Good afternoon, FighterSweep Fans! This week we are celebrating Milestone Monday on Wednesday, for it was on this day in 1978 when the McDonnell Douglas F/A-18 Hornet made its first flight!

Originally begun as a program to replace the A-4 Skyhawk and A-7 Corsair II, the Hornet began life as one of the competitors in the Lightweight Fighter (LWF) competition as the YF-17 Cobra. Although the Viper ultimately won that competition, the Navy saw so much potential in the YF-17 that it adopted the basic design as the foundation for its Naval Fighter-Attack, Experimental (VFAX) program.

In order to meet both the Navy and Marine Corps’ structural and range/endurance requirements, the Cobra needed to undergo serious modification and nearly a complete redesign in order to be what the services needed for their sustained maritime flight operations:

Two F/A-18Cs from Marine Fighter Attack Squadron 314 fly past NAS North Island during the Centennial of Naval Aviation kick-off in 2011. (Photo by Jonathan Derden)

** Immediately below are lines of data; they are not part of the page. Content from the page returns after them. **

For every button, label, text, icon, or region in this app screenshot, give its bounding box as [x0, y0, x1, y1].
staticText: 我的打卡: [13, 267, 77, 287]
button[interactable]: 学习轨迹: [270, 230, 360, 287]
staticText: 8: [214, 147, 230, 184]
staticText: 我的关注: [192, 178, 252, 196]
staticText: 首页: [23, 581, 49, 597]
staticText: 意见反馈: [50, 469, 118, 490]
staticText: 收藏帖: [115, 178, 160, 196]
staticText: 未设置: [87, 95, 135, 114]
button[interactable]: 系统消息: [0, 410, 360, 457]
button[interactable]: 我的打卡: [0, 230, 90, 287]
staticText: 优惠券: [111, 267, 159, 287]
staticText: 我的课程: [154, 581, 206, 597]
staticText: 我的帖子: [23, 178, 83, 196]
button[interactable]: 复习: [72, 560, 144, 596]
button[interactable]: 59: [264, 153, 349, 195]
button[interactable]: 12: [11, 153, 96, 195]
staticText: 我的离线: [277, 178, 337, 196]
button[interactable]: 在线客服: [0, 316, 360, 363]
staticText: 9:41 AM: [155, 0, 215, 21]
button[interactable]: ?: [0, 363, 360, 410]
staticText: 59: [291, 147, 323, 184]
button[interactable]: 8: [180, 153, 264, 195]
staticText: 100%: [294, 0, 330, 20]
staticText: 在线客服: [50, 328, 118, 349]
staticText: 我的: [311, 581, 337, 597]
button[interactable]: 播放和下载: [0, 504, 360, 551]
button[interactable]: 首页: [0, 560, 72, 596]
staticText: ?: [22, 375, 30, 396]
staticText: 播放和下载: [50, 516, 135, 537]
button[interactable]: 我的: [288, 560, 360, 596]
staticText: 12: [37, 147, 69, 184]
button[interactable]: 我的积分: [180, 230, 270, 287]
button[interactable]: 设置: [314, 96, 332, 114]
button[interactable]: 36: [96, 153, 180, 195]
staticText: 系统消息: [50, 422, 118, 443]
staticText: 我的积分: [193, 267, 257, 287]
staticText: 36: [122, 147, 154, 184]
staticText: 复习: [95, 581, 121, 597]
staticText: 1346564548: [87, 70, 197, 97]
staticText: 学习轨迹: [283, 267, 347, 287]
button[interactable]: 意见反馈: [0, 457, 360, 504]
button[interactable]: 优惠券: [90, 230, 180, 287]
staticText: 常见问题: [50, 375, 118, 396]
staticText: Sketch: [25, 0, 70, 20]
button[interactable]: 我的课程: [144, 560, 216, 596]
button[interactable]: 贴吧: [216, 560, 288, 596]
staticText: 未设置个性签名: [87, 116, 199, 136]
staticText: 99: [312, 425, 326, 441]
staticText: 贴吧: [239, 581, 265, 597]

The entire airframe, to include the undercarriage and tailhook, was strengthened to take the pounding of catapult launches and carrier landings.  Folding wings were added to facilitate relative ease of parking and storage on the boat, as well as adding the launch bar for the nosewheel for the cat shots. The main gear was widened, as well as the dorsal spine. The latter was a measure implemented to accommodate an additional 4,460 pounds of fuel.  The vertical and horizontal stabs were enlarged, as were the aircraft’s wings, and the fuselage was widened slightly as well. All in all, the changes made added an additional 10,000 pounds to the design, and it was such a different aircraft that “Model 267” was designated F/A-18 and named “Hornet” in March of 1977.

For more than 35 years, the Hornet has been the backbone of the U.S. Navy’s Strike Fighter capability, as well as the primary air superiority fighter for several foreign nations–Canada, Switzerland, and Finland, to name just a few. With the advent of the Super Hornet, that legacy will continue well into the future, a testament to men and women who designed the original aircraft, as well as those who currently fly and maintain it.